Last year I sat in Sacred Heart Church in Cumbernauld, one of the most beautiful but little known religious spaces in Scotland discussing the past, present and future of churches with Ross for The Herald Magazine. Sacred Heart was, he said, typical of a central idea for his book Steeple Chasing: that churches are treasure houses of architecture and story. Now out in paperback with an additional chapter on Westminster Abbey, Ross’s book is a reliquary of fine writing that will make you want to visit your local church again, whether you’re a believer or not.

The Herald: Peter Ross. Picture: Colin MearnsPeter Ross. Picture: Colin Mearns (Image: free)

After A Dance, Bridget O’Connor, Picador, £16.99, February 15

As in poetry, everything is at play in a short story. Language, rhythm, narrative. That is never more evident than in these mostly brief, sometimes brutal, always funny vignettes gathered together in After A Dance. Author Bridget O’Connor, who passed away in 2010 at the age of just 49, was London-Irish and was perhaps best known for her writing for stage and screen. But, as this gather-up of her best short stories reminds us, she was a master of the form. The results are both vivacious and vicious. But even at their most painful, they sing.

Barking, Lucy Sullivan, Avery Hill, £16.99, February 27

There are graphic novels that read like storyboards for the movies its creators hope will follow. Better are those that see the comic form as the ultimate means of expression. Lucy Sullivan’s Barking does exactly that. An account of life within the UK’s mental health system, it draws on her own experience of depression and anxiety in the wake of her father’s death. Sullivan’s bold monochrome depiction of the black dog that haunted her (literally in the pages of Barking) uses texture, framing, text and blocks of solid black ink to immerse the reader inside her own sense of disorientation. There’s a queasy exhilaration to how well she does this. The visuals are thrilling, the mood dark and oppressive. It’s a powerful, painful piece of work. Originally released (and maybe rather lost) in 2020 in the midst of the pandemic, this new edition gives it another much deserved chance to find an audience.

The Herald: John Cooper ClarkeJohn Cooper Clarke (Image: free)

WHAT, John Cooper Clarke, Picador, £16.99, out now

The punk poet John Cooper Clarke is 75 years young and this latest collection suggests his poetic voice has not lost any of its vim or vigour.

I See Buildings Fall Like Lightning, Keiran Goddard, Abacus, £16.99, out now

A novel of working-class lives, friendship, family, addiction, masculinity, dreams and the boundaries of hope, Goddard’s second novel comes with a great title and praise from the likes of Lemn Sissay and Hollie McNish.
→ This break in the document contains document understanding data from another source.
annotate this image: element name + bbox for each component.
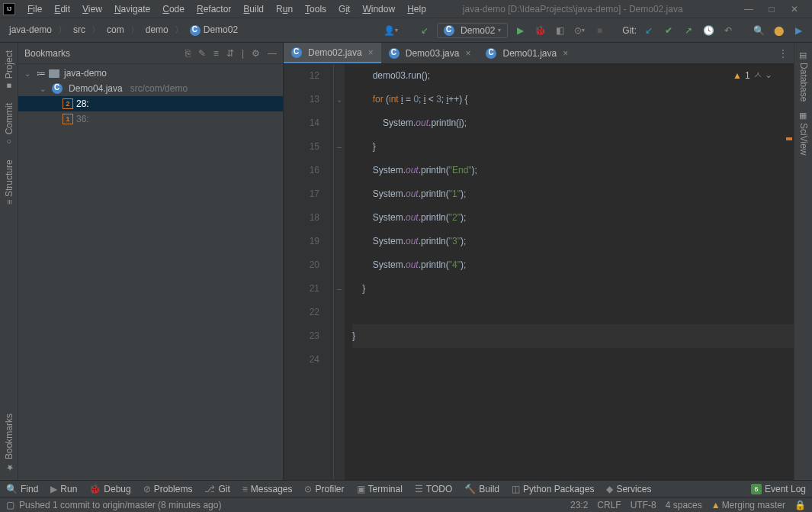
profiler-tab[interactable]: ⊙Profiler bbox=[304, 484, 344, 494]
debug-tab[interactable]: 🐞Debug bbox=[89, 484, 130, 494]
file-encoding[interactable]: UTF-8 bbox=[631, 500, 656, 510]
git-commit-icon[interactable]: ✔ bbox=[661, 23, 676, 38]
editor-tab-demo02[interactable]: Demo02.java × bbox=[284, 43, 381, 63]
crumb-src[interactable]: src bbox=[70, 23, 88, 37]
git-history-icon[interactable]: 🕓 bbox=[701, 23, 716, 38]
run-config-selector[interactable]: Demo02 ▾ bbox=[437, 23, 508, 38]
new-list-icon[interactable]: ⎘ bbox=[185, 48, 191, 59]
line-separator[interactable]: CRLF bbox=[597, 500, 621, 510]
class-icon bbox=[291, 47, 302, 58]
git-push-icon[interactable]: ↗ bbox=[681, 23, 696, 38]
tree-file[interactable]: ⌄ Demo04.java src/com/demo bbox=[18, 81, 283, 96]
class-icon bbox=[486, 48, 496, 59]
sciview-toolwindow-tab[interactable]: ▦ SciView bbox=[798, 106, 809, 160]
menu-window[interactable]: Window bbox=[356, 2, 401, 16]
error-stripe-mark[interactable] bbox=[786, 137, 792, 140]
database-toolwindow-tab[interactable]: ▤ Database bbox=[798, 46, 809, 106]
build-tab[interactable]: 🔨Build bbox=[464, 484, 499, 494]
menu-navigate[interactable]: Navigate bbox=[108, 2, 156, 16]
bookmarks-tree[interactable]: ⌄≔ java-demo ⌄ Demo04.java src/com/demo … bbox=[18, 64, 283, 480]
run-button[interactable]: ▶ bbox=[512, 23, 528, 38]
hide-icon[interactable]: — bbox=[268, 48, 277, 59]
menu-refactor[interactable]: Refactor bbox=[191, 2, 237, 16]
menu-run[interactable]: Run bbox=[270, 2, 299, 16]
minimize-button[interactable]: — bbox=[743, 4, 754, 14]
breadcrumb: java-demo〉 src〉 com〉 demo〉 Demo02 bbox=[6, 23, 241, 37]
todo-tab[interactable]: ☰TODO bbox=[415, 484, 452, 494]
git-branch-widget[interactable]: ▲Merging master bbox=[711, 500, 785, 510]
bottom-tool-tabs: 🔍Find ▶Run 🐞Debug ⊘Problems ⎇Git ≡Messag… bbox=[0, 480, 812, 497]
class-icon bbox=[444, 25, 454, 36]
run-tab[interactable]: ▶Run bbox=[50, 484, 77, 494]
tab-label: Demo02.java bbox=[308, 47, 362, 58]
lock-icon[interactable]: 🔒 bbox=[794, 500, 806, 510]
coverage-button[interactable]: ◧ bbox=[552, 23, 567, 38]
tree-root[interactable]: ⌄≔ java-demo bbox=[18, 66, 283, 81]
code-content[interactable]: demo03.run(); for (int i = 0; i < 3; i++… bbox=[345, 64, 794, 480]
menu-edit[interactable]: Edit bbox=[48, 2, 76, 16]
profile-button[interactable]: ⊙▾ bbox=[572, 23, 587, 38]
event-log-tab[interactable]: 6Event Log bbox=[751, 484, 806, 494]
class-icon bbox=[52, 83, 63, 94]
tab-close-icon[interactable]: × bbox=[563, 48, 568, 59]
search-everywhere-icon[interactable]: 🔍 bbox=[751, 23, 766, 38]
commit-toolwindow-tab[interactable]: ○ Commit bbox=[4, 98, 14, 151]
menu-help[interactable]: Help bbox=[401, 2, 432, 16]
delete-icon[interactable]: ≡ bbox=[213, 48, 219, 59]
services-tab[interactable]: ◆Services bbox=[606, 484, 651, 494]
find-tab[interactable]: 🔍Find bbox=[6, 484, 38, 494]
stop-button[interactable]: ■ bbox=[592, 23, 607, 38]
maximize-button[interactable]: □ bbox=[766, 4, 777, 14]
inspection-widget[interactable]: ▲ 1 ㅅ ⌄ bbox=[733, 69, 772, 82]
bookmarks-panel: Bookmarks ⎘ ✎ ≡ ⇵ | ⚙ — ⌄≔ java-demo ⌄ D… bbox=[18, 43, 284, 480]
bookmarks-header: Bookmarks ⎘ ✎ ≡ ⇵ | ⚙ — bbox=[18, 43, 283, 64]
settings-gear-icon[interactable]: ⚙ bbox=[252, 48, 260, 59]
crumb-com[interactable]: com bbox=[104, 23, 127, 37]
app-logo-icon: IJ bbox=[3, 3, 15, 15]
line-gutter[interactable]: 12131415161718192021222324 bbox=[284, 64, 334, 480]
vcs-update-icon[interactable]: ↙ bbox=[417, 23, 432, 38]
git-label: Git: bbox=[622, 25, 637, 36]
bookmark-item[interactable]: 2 28: bbox=[18, 96, 283, 111]
crumb-project[interactable]: java-demo bbox=[6, 23, 55, 37]
indent-info[interactable]: 4 spaces bbox=[666, 500, 702, 510]
crumb-class[interactable]: Demo02 bbox=[187, 23, 241, 37]
code-editor[interactable]: 12131415161718192021222324 ⌄–– demo03.ru… bbox=[284, 64, 794, 480]
menu-build[interactable]: Build bbox=[237, 2, 270, 16]
close-button[interactable]: ✕ bbox=[789, 4, 800, 14]
bookmark-item[interactable]: 1 36: bbox=[18, 111, 283, 127]
folder-icon bbox=[49, 69, 59, 78]
menu-git[interactable]: Git bbox=[332, 2, 356, 16]
fold-gutter[interactable]: ⌄–– bbox=[334, 64, 345, 480]
bookmark-label: 36: bbox=[76, 114, 89, 124]
git-pull-icon[interactable]: ↙ bbox=[641, 23, 656, 38]
tab-close-icon[interactable]: × bbox=[368, 47, 374, 58]
project-toolwindow-tab[interactable]: ■ Project bbox=[4, 46, 14, 95]
git-tab[interactable]: ⎇Git bbox=[204, 484, 229, 494]
structure-toolwindow-tab[interactable]: ≡ Structure bbox=[4, 155, 14, 209]
menu-file[interactable]: File bbox=[21, 2, 48, 16]
debug-button[interactable]: 🐞 bbox=[532, 23, 547, 38]
move-down-icon[interactable]: ⇵ bbox=[226, 48, 234, 59]
editor-tab-demo03[interactable]: Demo03.java × bbox=[381, 43, 479, 63]
menu-tools[interactable]: Tools bbox=[299, 2, 332, 16]
editor-tab-demo01[interactable]: Demo01.java × bbox=[478, 43, 576, 63]
terminal-tab[interactable]: ▣Terminal bbox=[357, 484, 403, 494]
git-revert-icon[interactable]: ↶ bbox=[721, 23, 736, 38]
edit-icon[interactable]: ✎ bbox=[198, 48, 206, 59]
python-packages-tab[interactable]: ◫Python Packages bbox=[512, 484, 594, 494]
problems-tab[interactable]: ⊘Problems bbox=[143, 484, 193, 494]
caret-position[interactable]: 23:2 bbox=[570, 500, 588, 510]
user-icon[interactable]: 👤▾ bbox=[384, 23, 399, 38]
settings-icon[interactable]: ⬤ bbox=[771, 23, 786, 38]
bookmarks-toolwindow-tab[interactable]: ★ Bookmarks bbox=[4, 409, 14, 477]
tab-close-icon[interactable]: × bbox=[465, 48, 470, 59]
tab-more-icon[interactable]: ⋮ bbox=[772, 48, 794, 59]
menu-view[interactable]: View bbox=[76, 2, 108, 16]
window-title: java-demo [D:\IdeaProjects\java-demo] - … bbox=[463, 4, 683, 14]
toolwindow-quick-access-icon[interactable]: ▢ bbox=[6, 500, 14, 510]
crumb-demo[interactable]: demo bbox=[143, 23, 172, 37]
messages-tab[interactable]: ≡Messages bbox=[242, 484, 293, 494]
menu-code[interactable]: Code bbox=[156, 2, 191, 16]
ide-features-icon[interactable]: ▶ bbox=[791, 23, 806, 38]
Frank & Red, Matt Coyne, Wildfire Books, £18.99, out now

Matt Coyne’s novel of an unlikely friendship between a grieving widower and a six-year-old boy has already garnered a heap of five-star reviews for its humour and its warmth.
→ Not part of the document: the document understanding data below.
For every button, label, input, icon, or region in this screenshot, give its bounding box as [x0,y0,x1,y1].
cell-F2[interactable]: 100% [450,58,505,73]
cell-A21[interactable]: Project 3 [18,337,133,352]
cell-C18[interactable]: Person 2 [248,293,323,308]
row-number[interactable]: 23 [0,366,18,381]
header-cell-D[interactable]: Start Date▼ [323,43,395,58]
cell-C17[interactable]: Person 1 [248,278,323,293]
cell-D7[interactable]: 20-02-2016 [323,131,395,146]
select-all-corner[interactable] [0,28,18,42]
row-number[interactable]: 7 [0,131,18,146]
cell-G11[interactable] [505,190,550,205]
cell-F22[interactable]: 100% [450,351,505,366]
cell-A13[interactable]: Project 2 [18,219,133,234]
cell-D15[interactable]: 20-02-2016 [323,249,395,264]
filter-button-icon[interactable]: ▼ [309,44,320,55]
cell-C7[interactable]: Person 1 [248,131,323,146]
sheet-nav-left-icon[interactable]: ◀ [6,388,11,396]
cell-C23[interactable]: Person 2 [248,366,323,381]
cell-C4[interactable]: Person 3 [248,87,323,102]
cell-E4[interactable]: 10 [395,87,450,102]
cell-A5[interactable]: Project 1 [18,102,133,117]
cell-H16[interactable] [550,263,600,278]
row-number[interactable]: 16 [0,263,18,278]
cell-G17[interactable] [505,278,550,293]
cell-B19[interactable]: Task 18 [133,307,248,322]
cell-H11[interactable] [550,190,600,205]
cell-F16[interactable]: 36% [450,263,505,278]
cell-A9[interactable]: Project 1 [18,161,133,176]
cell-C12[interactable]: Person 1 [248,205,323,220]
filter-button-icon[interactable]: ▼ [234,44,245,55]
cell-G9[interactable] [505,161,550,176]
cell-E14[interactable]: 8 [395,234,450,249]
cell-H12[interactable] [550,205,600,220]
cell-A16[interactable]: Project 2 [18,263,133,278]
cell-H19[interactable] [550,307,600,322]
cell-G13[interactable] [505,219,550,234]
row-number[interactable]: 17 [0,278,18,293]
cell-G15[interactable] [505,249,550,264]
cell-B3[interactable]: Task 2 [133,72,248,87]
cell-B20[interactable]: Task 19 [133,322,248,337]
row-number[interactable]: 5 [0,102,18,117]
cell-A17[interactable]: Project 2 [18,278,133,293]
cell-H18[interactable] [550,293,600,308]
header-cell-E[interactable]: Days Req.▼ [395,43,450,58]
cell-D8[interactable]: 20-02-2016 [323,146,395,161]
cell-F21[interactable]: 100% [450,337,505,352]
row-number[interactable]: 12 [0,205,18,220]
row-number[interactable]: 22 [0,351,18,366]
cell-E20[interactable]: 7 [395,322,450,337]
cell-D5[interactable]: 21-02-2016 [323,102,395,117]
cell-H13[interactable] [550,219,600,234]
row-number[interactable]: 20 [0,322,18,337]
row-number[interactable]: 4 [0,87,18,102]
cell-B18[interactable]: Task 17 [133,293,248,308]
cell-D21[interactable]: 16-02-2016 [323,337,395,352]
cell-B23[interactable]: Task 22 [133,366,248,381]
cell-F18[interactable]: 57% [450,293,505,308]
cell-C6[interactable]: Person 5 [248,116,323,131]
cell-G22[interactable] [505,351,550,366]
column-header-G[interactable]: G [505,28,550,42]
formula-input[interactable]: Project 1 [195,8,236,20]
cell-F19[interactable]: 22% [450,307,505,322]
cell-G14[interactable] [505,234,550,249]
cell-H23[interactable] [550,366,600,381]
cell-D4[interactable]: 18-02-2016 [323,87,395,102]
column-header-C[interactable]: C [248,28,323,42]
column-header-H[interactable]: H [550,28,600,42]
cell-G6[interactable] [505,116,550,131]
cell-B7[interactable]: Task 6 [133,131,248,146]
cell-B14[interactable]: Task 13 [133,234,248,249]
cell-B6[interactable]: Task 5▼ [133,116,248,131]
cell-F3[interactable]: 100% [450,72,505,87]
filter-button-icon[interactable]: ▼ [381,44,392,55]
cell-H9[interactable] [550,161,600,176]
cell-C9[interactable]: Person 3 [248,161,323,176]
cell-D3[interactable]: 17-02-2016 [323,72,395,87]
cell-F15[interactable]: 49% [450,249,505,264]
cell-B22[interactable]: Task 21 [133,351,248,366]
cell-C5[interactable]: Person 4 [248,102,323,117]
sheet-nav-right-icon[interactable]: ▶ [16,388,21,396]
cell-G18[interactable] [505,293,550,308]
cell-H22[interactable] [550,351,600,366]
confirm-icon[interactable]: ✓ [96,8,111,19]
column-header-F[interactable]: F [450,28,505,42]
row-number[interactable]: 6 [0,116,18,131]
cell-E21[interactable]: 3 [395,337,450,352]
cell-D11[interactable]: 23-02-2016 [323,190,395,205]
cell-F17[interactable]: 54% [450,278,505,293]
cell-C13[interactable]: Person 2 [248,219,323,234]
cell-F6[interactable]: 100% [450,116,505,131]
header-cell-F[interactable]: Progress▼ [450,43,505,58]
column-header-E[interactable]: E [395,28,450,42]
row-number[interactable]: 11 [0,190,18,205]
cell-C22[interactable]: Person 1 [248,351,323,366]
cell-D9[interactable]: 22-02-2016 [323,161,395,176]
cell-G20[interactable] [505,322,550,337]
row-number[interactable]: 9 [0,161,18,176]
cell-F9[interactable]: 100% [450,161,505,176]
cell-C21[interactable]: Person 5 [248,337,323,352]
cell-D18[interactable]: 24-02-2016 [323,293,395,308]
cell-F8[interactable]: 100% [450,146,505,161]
Philip Hughes/Notebooks, Thames & Hudson, £40, February 29

For the last 25 years the artist Philip Hughes has been sketching the landscapes he visits in his notebooks. The precise yet painterly results are dream visions of place and time, ranging from northern Europe to Antarctica. His drawings of Orkney simultaneously feel like topological diagrams and fever dreams.

A History of the World in Twelve Shipwrecks, David Gibbins, W&N, £25, out now

From the Bronze Age to World War Two, via a Viking warship, the Mary Rose and HMS Terror, David Gibbins’s book explores the story of humanity as told through the ships and the people who sailed on them.